Había mucha expectativa por el debut en el Genasio Sálice. Y no decepcionó. En un partido intenso, de ida y vuelta, con emociones en los dos arcos, Villa San Carlos se aseguró una victoria valiosa por 3-2, ante Tristán Suárez, en un partido válido por la segunda fecha del Torneo de la Primera B Metropolitana.
La gran figura de la tarde fue, sin dudas, el juvenil Ezequiel Melillo, quien marcó los tres goles de su equipo. El pibe, surgido de las divisiones menores, y que fue seguido de cerca por Estudiantes, redondeó una actuación sobresaliente, quizás, la mejor desde que debutó en la primera del Celeste.
Se sabía de antemano, que la parada de la Villa no iba a resultar sencilla, por lo que propone Tristán Suárez en cada presentación.
Pensando en sumar de a tres y sin importar los antecedentes, los dos equipos armaron un partido realmente emotivo y vibrante por donde se lo mire.
De arranque, nomás, San Carlos anunció con una entrada de Gonzalo Raverta, quien remató por encima del travesaño tras una pifia en el salto de Juan Pablo Ortiz. Pero a los 8, Melillo comenzó a construir la victoria y su "show personal". Centro desde la derecha de Gonzalo Raverta, el juvenil que "burla" la marca de Molina Ríos, y de cabeza, inaugura el marcador.
La Villa hizo un muy buen primer tiempo, a partir del trabajo de los volantes, y también, favorecido por las falencias de Tristán Suárez, que se mostró dubitativo e impreciso durante los minutos iniciales.
Ya en el complemento, se desató el aluvión de goles. A los 45 segundos, Nicolás Kissner (ex Cambaceres), en la primera pelota que tocó, estableció la paridad. A pesar del tempranero gol, prácticamente traído desde el vestuario, el local siguió adelante. Y a los 2, un "bombazo" desde afuera del área de Melillo, dejó sin chances a Cabral.

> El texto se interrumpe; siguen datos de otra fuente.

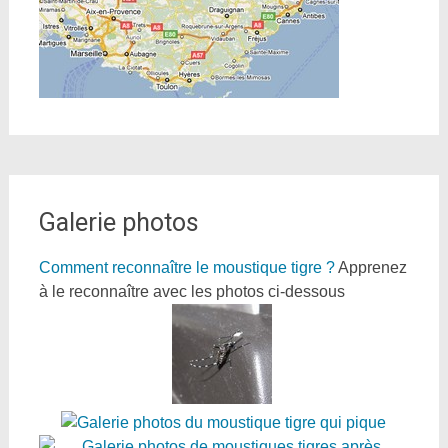
Galerie photos
Comment reconnaître le moustique tigre ?
Apprenez
à le reconnaître avec les photos ci-dessous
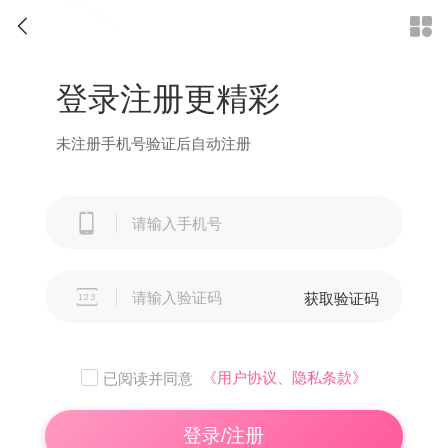


登录注册更精彩
未注册手机号验证后自动注册


获取验证码
《用户协议、隐私条款》
已阅读并同意
登录/注册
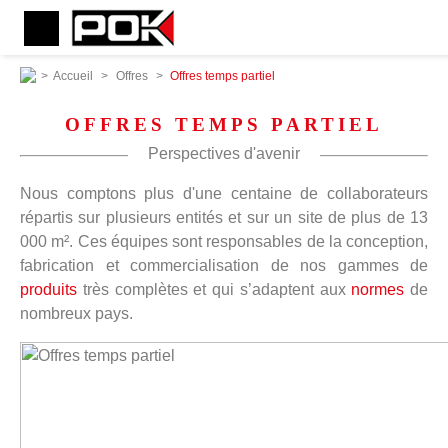
>
Accueil
>
Offres
>
Offres temps partiel
OFFRES TEMPS PARTIEL
Perspectives d'avenir
Nous comptons plus d'une centaine de collaborateurs
répartis sur plusieurs entités et sur un site de plus de 13
000 m². Ces équipes sont responsables de la conception,
fabrication et commercialisation de nos gammes de
produits
très complètes et qui s’adaptent aux
normes
de
nombreux pays.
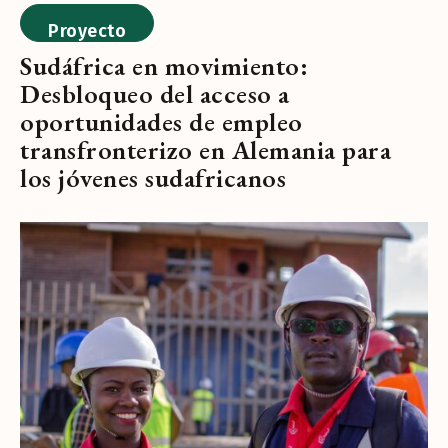
Proyecto
Sudáfrica en movimiento:
Desbloqueo del acceso a
oportunidades de empleo
transfronterizo en Alemania para
los jóvenes sudafricanos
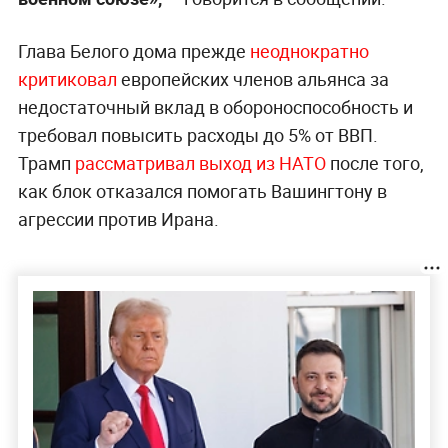
Глава Белого дома прежде
неоднократно
критиковал
европейских членов альянса за
недостаточный вклад в обороноспособность и
требовал повысить расходы до 5% от ВВП.
Трамп
рассматривал выход из НАТО
после того,
как блок отказался помогать Вашингтону в
агрессии против Ирана.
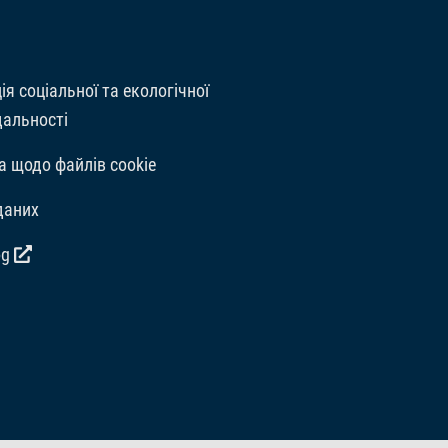
ія соціальної та екологічної
дальності
а щодо файлів cookie
даних
og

No había respiro para nadie. El partido se había tornado de ida y vuelta y con llegadas en los dos arcos. A los 11, Bauchet, aprovechando un rebote en el arquero Volpe, marca el 2-2.
San Carlos jamás perdió la brújula del partido. Si bien el Lechero mejoró su rendimiento a partir de los cambios que efectuó Aldirico, buscó permanentemente el arco de enfrente.
Iban 21 minutos cuando se armó una gran jugada en ataque. Sarati apiló rivales en la boca del área, habilitó muy bien a Ezequiel Melillo, que definió al segundo palo con un derechazo alto. Golazo...
Tristán Suárez insinuó la reacción, y sobre el cierre del partido tuvo dos chances para empatar. Sin embargo, entre Víctor Volpe y Federico Slezack se lo impidieron.